Повторяю, у нас были ошибки, первые два года наша армия вынуждена была отступать, выходило так, что не овладели событиями, не совладали с создавшимся положением. Однако русский народ верил, терпел, выжидал и надеялся, что мы всё-таки с событиями справимся.
Вот за это доверие нашему правительству, которое русский народ нам оказал, спасибо ему великое!»

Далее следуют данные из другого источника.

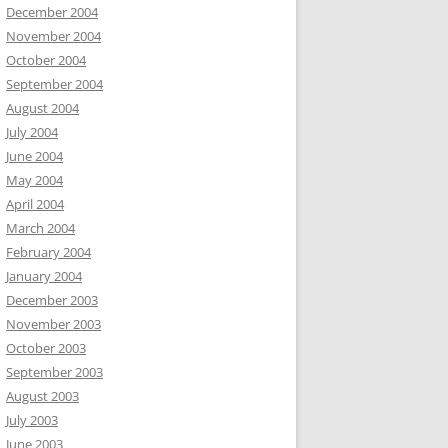
December 2004
November 2004
October 2004
September 2004
August 2004
July 2004
June 2004
May 2004
April 2004
March 2004
February 2004
January 2004
December 2003
November 2003
October 2003
September 2003
August 2003
July 2003
June 2003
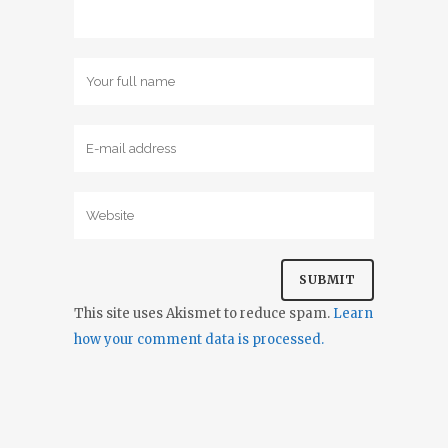
This site uses Akismet to reduce spam.
Learn
how your comment data is processed.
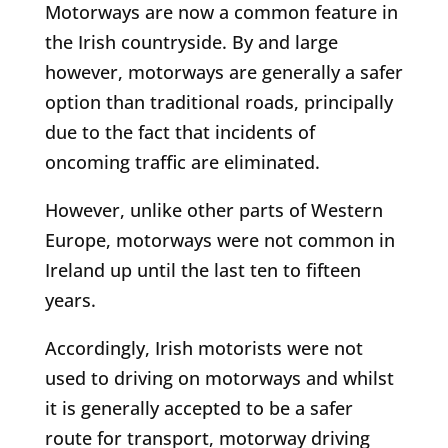
Motorways are now a common feature in
the Irish countryside. By and large
however, motorways are generally a safer
option than traditional roads, principally
due to the fact that incidents of
oncoming traffic are eliminated.
However, unlike other parts of Western
Europe, motorways were not common in
Ireland up until the last ten to fifteen
years.
Accordingly, Irish motorists were not
used to driving on motorways and whilst
it is generally accepted to be a safer
route for transport, motorway driving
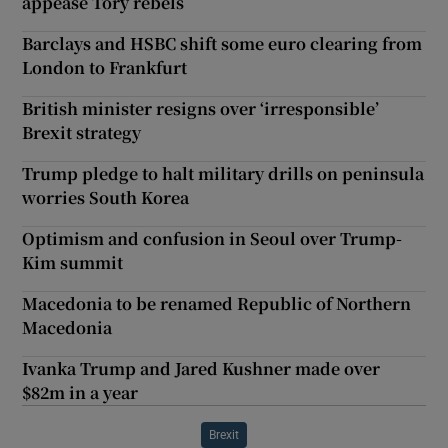
appease Tory rebels
Barclays and HSBC shift some euro clearing from
London to Frankfurt
British minister resigns over ‘irresponsible’
Brexit strategy
Trump pledge to halt military drills on peninsula
worries South Korea
Optimism and confusion in Seoul over Trump-
Kim summit
Macedonia to be renamed Republic of Northern
Macedonia
Ivanka Trump and Jared Kushner made over
$82m in a year
Brexit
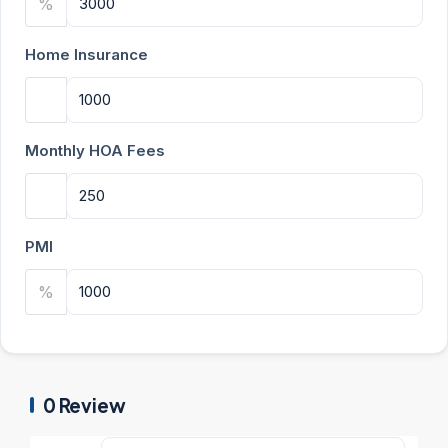
%
Home Insurance
Monthly HOA Fees
PMI
%
0 Review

Приведённый текст представляет собой стенограмму живой речи вождя. В газетном варианте он появился уже причесанным и не таким откровенным. А потом много лет вообще замалчивался. Но слово не воробей, и оно вылетело. Опьянённый победой, а может быть, и бокалом шампанского, Верховный главнокомандующий расчувствовался и сказал то, что думал. Это для нас большая удача. Его удивительный тост, так не похожий на всё остальное, что он говорил и писал, открывает нам новую грань этой сложной личности, показывая, что Сталин был не только политиком, но и философом, которому хватило ума хоть под старость вплотную подойти к истине. И в этом прозрении он в своём ближайшем окружении был одинок. Все его соратники, задавая тон прессе, кричали в те дни: победа Советского Союза над фашистской Германией доказывает преимущество социализма над капитализмом, она одержана потому, что Октябрьская революция позволила нам провести индустриализацию и коллективизацию, поднять экономику и т. д. и т. п. Этому учил их Сталин, и они повторяли его выученные наизусть утверждения. И когда он на торжественном вечере в Кремле поднял бокал, все ждали повторения и развития этой мысли. А учитель их буквально огорошил: он не только не сказал ни слова о социализме, но вообще обошёл политику, будто это тема второстепенная по сравнению с чем-то более важным. И он действительно сказал о более важном, о настоящей причине нашей победы. Вместо темы противостояния общественно-политических систем в его устах прозвучала фактически тема противоборства цивилизаций, и нашу победу он объяснил превосходством Русской Православной цивилизации над протестантской, ибо она выработала более качественный, более прочный человеческий материал.
Глава 15
Рецидив строительства коммунизма
После 1945 года авторитет Сталина как организатора победы над фашизмом стал высоким как никогда, поэтому после его смерти в 1953 году эквивалентной замены ему не было, и многие наши люди чувствовали себя осиротевшими. С помощью дворцовых интриг власть удалось захватить опытному партийцу Хрущёву. Он понимал, что по сравнению с предыдущим вождём выглядит пигмеем, и страстно хотел возвыситься в глазах народа. Вспомнив, что Сталин придал себе ореол грозного избранника богов массовыми репрессиями, он решил снискать ещё большее почитание, возведя себя в статус избранника зеркально-симметричным способом – массовой реабилитацией репрессированных. Логика его мысли была элементарной: чтобы стать по абсолютной величине таким же, как Сталин, нужно сделаться анти-Сталиным. И Хрущёв начал добиваться всенародной любви, осуждая Сталина и заверяя всех, что будет проводить прямо противоположную политику.